C’est là que Brian Pensky la découvre, puis la recrute pour les deux années à venir. « Quand je l’ai vu jouer, j’ai pensé deux choses, se remémore son coach. La première, c’est qu’elle était unique. La deuxième, qu’elle avait besoin d’être plus proche du but. Elle a toujours voulu être une n°10, mais je pensais qu’elle devait être une n°9. Parce que les défenseurs ne peuvent pas l’arrêter, ses capacités sont trop spéciales. » Sa grande taille (1,80m) lui permet de dominer la plupart de ses adversaires, ce qui fait d’elle une joueuse de tête redoutable. Pensky : « En plus de ça, elle est athlétique, très rapide, avec un excellent toucher de balle. »
L’envie d’abandonner
Reste qu’elle a encore de nombreuses choses à apprendre sur son nouveau rôle et la façon dont un véritable renard se comporte. « Bunny a commencé à comprendre que les meilleures avants-centres du monde ont la mémoire courte, analyse le coach. Elle est frustrée lorsqu’elle rate une occasion ou un but. Mais c’est normal de rater. Il faut directement penser à l’occasion suivante. » Cette soif de réussite, elle la tient surtout de son histoire personnelle. Cette « gamine au sourire qui vaut un million de dollars » (Pensky) a perdu quatre frères, dont trois à cause de la violence des gangs, puis deux neveux. « Cela m’a rendu plus forte, juge-t-elle. Et même si c’était une période difficile, cela m’a aidé. Je ne l’aurais pas pensé sur le moment. Mais maintenant, en voyant ce que j’ai accompli, sachant ce que j’ai perdu, je dirais que cela m’a vraiment aidé. Pourtant, c’était dur. Je ne pouvais pas me concentrer à l’école, j’y pensais juste tout le temps. Ma mère m’appelait constamment. Je disais à ma famille que je voulais rentrer à la maison, et ils disaient : « Non, tu dois rester ! Tu dois améliorer les choses pour toi et pour nous. » Donc je me suis dit : « OK, respire un bon coup. » »

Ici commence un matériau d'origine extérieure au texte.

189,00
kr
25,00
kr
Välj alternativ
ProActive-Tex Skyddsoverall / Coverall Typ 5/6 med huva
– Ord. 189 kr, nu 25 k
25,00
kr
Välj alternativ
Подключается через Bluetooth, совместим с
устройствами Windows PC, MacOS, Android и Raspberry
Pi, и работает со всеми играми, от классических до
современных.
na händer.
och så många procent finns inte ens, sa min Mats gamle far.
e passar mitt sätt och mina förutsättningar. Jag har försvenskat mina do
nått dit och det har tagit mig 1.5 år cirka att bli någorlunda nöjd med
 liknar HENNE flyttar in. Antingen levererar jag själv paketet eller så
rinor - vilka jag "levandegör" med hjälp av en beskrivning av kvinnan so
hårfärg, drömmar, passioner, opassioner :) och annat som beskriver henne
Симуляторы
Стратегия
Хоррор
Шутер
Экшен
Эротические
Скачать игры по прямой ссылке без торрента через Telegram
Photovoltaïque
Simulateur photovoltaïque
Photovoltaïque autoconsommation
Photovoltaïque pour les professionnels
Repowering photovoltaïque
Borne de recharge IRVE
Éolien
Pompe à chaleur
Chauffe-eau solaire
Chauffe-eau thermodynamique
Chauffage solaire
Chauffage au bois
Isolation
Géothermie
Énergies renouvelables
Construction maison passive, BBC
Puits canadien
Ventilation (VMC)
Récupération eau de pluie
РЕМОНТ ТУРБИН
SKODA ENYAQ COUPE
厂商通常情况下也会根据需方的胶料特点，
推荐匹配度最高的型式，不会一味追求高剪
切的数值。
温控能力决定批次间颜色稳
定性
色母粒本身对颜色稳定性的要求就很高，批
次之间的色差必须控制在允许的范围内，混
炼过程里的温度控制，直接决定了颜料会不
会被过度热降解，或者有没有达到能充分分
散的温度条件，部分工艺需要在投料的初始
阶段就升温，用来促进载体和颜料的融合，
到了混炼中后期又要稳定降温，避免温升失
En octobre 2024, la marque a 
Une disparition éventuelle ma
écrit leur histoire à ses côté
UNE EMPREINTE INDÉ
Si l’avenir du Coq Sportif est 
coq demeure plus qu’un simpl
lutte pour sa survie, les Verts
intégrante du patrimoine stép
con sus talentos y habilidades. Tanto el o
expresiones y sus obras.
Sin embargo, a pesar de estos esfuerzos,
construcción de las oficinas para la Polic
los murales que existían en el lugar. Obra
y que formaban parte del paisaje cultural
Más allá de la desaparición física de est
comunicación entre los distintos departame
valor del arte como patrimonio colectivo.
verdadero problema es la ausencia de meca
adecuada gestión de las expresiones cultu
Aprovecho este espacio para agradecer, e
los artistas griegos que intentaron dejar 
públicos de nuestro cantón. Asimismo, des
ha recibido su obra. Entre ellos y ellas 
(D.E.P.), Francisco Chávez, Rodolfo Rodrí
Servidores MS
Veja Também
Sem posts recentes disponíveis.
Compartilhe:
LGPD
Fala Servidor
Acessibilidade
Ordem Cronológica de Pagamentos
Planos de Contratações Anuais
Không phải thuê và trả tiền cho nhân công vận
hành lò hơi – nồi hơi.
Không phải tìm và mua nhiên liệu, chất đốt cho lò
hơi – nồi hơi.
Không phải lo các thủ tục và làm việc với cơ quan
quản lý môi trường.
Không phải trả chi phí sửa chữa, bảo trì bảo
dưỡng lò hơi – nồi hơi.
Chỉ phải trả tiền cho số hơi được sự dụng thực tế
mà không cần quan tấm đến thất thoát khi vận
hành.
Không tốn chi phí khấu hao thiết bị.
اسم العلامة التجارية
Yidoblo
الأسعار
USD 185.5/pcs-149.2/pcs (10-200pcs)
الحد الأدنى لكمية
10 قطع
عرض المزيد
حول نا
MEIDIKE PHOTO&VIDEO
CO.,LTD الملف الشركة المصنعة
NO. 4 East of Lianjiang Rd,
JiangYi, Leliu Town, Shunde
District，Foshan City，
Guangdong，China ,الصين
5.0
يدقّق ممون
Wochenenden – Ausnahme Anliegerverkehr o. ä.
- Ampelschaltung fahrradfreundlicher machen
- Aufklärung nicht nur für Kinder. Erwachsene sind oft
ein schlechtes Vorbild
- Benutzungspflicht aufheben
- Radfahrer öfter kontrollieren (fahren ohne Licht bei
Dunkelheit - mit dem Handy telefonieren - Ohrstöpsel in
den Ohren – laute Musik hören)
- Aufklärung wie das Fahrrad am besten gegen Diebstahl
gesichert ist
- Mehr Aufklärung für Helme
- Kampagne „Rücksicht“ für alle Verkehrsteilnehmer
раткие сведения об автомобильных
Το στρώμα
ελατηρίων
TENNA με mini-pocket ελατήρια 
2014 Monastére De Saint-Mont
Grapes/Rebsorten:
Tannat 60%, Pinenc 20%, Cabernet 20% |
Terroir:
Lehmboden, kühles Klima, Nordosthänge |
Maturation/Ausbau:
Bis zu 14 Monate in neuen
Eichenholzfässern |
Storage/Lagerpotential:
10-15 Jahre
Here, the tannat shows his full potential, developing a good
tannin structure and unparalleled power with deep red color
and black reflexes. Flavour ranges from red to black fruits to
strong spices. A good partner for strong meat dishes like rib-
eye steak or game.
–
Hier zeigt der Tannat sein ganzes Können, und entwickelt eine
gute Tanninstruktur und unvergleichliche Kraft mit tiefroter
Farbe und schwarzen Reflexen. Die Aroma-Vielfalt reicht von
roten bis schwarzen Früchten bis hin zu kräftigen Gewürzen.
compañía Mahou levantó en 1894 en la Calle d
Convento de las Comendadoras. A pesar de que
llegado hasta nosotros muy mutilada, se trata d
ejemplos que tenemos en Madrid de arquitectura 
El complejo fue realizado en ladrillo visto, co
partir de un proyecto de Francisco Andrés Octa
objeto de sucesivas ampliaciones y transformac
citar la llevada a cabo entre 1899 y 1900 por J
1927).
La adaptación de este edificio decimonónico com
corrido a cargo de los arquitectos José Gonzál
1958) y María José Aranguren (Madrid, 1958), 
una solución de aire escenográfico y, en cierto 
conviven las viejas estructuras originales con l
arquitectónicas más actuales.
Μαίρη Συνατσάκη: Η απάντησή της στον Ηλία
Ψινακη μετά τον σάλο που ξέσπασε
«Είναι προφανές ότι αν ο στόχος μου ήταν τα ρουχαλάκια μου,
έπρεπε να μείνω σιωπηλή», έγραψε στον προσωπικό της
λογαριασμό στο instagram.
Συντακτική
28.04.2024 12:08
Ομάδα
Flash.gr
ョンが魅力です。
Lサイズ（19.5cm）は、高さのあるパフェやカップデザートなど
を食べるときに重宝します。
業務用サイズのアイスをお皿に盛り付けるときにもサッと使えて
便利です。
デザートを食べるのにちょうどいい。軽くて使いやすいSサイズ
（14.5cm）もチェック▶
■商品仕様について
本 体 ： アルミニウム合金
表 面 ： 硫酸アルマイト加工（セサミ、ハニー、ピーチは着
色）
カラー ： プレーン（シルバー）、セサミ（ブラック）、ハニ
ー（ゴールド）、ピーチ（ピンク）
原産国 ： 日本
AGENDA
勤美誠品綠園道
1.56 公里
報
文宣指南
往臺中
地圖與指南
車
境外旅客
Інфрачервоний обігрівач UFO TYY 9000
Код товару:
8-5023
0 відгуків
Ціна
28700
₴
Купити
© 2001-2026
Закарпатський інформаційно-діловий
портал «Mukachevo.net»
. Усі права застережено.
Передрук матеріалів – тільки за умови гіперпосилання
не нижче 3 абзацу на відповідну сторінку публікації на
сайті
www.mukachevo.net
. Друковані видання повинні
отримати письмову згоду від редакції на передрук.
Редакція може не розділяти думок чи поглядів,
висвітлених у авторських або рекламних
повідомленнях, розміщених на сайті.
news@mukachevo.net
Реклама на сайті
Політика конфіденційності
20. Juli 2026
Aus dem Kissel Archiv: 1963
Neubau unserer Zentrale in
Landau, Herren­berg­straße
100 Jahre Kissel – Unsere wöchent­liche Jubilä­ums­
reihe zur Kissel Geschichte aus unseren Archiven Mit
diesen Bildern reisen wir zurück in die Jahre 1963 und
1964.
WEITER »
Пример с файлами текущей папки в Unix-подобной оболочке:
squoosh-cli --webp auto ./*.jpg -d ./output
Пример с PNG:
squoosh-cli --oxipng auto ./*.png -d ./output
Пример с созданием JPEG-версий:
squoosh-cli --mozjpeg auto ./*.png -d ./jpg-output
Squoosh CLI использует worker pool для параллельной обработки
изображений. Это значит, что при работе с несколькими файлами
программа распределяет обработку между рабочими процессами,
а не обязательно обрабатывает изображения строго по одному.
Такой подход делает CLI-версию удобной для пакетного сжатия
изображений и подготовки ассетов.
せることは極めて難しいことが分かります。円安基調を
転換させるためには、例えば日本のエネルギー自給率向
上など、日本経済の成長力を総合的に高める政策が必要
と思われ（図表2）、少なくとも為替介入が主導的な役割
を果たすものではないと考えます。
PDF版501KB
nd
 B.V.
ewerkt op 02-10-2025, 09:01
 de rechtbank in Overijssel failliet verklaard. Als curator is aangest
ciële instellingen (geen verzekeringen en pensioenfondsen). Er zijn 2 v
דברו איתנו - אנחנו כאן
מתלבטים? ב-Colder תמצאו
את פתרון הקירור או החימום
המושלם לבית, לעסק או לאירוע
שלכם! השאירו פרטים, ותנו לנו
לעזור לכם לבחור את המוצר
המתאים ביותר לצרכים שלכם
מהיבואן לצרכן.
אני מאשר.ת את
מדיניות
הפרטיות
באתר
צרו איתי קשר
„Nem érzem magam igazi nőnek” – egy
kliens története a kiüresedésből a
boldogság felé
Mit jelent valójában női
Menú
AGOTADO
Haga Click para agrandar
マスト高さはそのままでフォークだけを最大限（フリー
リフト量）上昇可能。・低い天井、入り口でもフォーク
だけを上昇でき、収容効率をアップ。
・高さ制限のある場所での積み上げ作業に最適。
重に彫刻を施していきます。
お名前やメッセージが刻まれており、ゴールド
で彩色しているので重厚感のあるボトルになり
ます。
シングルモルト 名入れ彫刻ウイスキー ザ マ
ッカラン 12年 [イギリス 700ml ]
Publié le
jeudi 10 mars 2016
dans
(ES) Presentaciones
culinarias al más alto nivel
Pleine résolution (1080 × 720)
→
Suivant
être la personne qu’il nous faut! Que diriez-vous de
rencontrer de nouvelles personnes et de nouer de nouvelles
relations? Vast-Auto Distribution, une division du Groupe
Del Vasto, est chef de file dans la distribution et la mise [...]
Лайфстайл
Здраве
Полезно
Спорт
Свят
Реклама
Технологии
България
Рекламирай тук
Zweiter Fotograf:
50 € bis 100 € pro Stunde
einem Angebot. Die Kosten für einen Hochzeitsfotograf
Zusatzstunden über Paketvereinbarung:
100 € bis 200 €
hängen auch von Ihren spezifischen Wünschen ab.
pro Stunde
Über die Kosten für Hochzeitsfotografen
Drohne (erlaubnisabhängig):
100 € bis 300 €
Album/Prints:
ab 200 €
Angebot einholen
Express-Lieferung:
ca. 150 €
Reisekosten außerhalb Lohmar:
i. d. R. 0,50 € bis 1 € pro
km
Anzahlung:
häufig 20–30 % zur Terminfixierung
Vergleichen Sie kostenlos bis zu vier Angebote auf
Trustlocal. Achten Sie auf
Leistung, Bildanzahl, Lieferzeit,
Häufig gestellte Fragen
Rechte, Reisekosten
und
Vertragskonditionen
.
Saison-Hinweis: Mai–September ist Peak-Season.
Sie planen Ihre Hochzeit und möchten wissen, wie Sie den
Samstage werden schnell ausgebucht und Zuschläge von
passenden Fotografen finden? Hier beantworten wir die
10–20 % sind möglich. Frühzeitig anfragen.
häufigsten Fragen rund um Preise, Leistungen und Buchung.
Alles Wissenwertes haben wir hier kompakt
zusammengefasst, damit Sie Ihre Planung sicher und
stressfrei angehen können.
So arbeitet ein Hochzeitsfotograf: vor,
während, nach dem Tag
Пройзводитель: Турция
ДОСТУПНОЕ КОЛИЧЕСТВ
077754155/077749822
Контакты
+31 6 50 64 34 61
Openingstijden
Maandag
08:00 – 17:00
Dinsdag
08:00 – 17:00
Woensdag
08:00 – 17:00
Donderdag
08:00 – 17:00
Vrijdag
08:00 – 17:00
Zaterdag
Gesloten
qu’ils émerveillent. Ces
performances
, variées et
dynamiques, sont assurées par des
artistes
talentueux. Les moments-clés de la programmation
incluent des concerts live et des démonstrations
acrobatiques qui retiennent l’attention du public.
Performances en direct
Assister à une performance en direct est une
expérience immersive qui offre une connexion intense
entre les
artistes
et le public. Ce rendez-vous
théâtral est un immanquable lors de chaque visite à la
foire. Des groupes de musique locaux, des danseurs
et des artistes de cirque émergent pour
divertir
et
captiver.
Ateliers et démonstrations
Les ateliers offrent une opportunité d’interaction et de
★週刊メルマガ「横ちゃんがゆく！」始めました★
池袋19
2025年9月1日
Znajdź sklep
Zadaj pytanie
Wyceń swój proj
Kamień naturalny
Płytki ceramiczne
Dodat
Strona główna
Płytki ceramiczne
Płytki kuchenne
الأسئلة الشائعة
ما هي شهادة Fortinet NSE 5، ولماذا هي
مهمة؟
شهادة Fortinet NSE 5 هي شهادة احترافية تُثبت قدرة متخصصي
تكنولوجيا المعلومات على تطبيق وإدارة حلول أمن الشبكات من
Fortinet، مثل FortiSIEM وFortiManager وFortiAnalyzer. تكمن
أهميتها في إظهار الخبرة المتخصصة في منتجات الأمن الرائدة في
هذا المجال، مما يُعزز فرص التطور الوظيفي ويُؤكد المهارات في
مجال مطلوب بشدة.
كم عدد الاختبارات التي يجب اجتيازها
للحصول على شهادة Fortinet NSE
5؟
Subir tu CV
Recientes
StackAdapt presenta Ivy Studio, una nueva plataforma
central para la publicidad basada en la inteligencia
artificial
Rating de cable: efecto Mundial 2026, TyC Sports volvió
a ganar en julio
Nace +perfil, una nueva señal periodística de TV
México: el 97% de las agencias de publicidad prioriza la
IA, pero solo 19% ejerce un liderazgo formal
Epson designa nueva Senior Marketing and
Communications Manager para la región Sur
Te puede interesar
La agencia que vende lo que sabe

Son diplôme de communication en poche, Khadija Shaw va maintenant se poser dans l’Hexagone. Pour le Mondial, bien sûr, mais aussi pour découvrir le monde professionnel avec les Girondins de Bordeaux. « En France, ce sera plus technique que son expérience aux États-Unis, observe Pensky. C’est très bien pour elle, puisque c’est une joueuse technique et cérébrale. » Il sourit : « J’ai le sentiment qu’elle peut aller très, très haut. J’ai hâte de voir où elle sera dans quatre ans. » Peut-être assise sur le canapé dans le bureau d’un coach, à apprécier d’autres réalisations un temps inimaginables.
Par Cindy Jaury
Propos de Brian Pensky recueillis par CJ.